Quels conseils ? Ne cherchez pas, contentez-vous d’observer. Laissez-vous rêver, et vous vous apercevrez de ce qui crève les yeux. L’anagramme est un rêve qui prend forme.

L’utilisation de lettres de Scrabble™ est conviviale. Faites-en l’expérience.

 

Vous êtes aussi un spécialiste du palindrome. Pouvez-vous nous rappeler en quoi cela consiste et nous donner quelques exemples ?

Un palindrome est un mot, une phrase, qui peut se lire indifféremment de gauche à droite et de droite à gauche. Son centre s’apparente à un miroir où le texte s’enfonce, inversé, spéculaire, spectaculaire.

Rue Verlaine, génial rêveur 

Et ici à l’âme s’oppose ma laïcité. 

Elle ramassa pas à pas sa marelle. 

Sage drapé slave du tutu de valse par Degas

 

Anagramme, palindrome… en quoi est-ce intéressant, plaisant, utile, de jouer ainsi avec les mots ? Quel est le but recherché ?
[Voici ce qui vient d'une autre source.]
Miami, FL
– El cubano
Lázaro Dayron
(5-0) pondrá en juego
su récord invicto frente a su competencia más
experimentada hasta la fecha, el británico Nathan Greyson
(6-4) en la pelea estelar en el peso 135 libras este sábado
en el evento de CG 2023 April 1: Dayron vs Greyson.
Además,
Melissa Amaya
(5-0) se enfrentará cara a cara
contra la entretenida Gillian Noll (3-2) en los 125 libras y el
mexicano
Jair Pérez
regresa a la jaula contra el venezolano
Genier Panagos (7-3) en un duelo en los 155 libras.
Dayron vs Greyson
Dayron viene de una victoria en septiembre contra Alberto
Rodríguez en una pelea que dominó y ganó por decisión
Intéressant, plaisant, parce que lié à la révélation d’un secret enfoui. Nous n’inventons rien vraiment. Nous découvrons et dévoilons. « Tout fut donné, comme disent les mystiques. Nous n’avons qu’à ouvrir les yeux et le cœur pour ne plus faire qu’un avec ce qui est. »

Il en va de même des anagrammes : elles sont déjà là, il faut les aider à naître. Michel-Ange prétendait que la Pietà existait avant sa création, en attente de devenir. Elle était tapie, contenue dans le bloc de marbre, et l’artiste n’avait plus qu’à éplucher le roc autour de l’œuvre.

Le Penseur de Rodin

Perdu en son délire

 

Le palindrome, quant à lui, pense tout seul. C’est là son intérêt. Tout se passe comme si le texte se générait lui-même, notre rôle se bornant, au croisement de plusieurs routes, à choisir celle que nous suivrons.
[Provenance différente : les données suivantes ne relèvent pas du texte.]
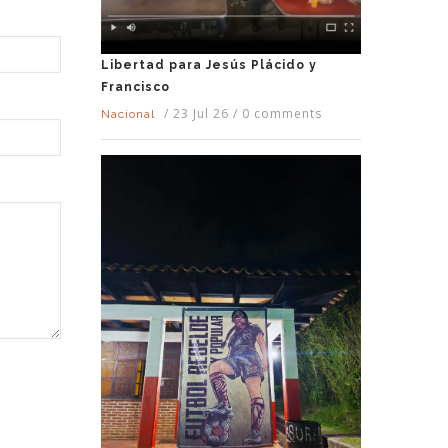
Libertad para Jesús Plácido y
Francisco
/
23 Jul 26
/
0 comments
Nacional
Intéressant, plaisant et complètement inutile. La beauté déteste l’idée d’utilité. Elle se suffit à elle-même. Cette beauté dont je parle, celle des mots, est farouche et redoute la mauvaise compagnie. Je n’ai d’autre but que de tenter de l’apprivoiser.

Sévère, dissuasive, je vis aussi de rêves.

 

 

Anagrammes extraites de :

Anagrammes renversantes, avec Étienne Klein, Flammarion, 2011.

Anagrammes à la folie, avec Sylvain Tesson, Équateurs, 2013.

Anagrammes pour lire dans les pensées, avec Raphaël Enthoven, Actes Sud, 2016.

Anagrammes à quatre mains, avec Karol Beffa, Actes Sud, 2018.

 

Palindromes extraits de :

Le Vivarium de palindromes, Jacques Perry-Salkow, Fayard, 2017.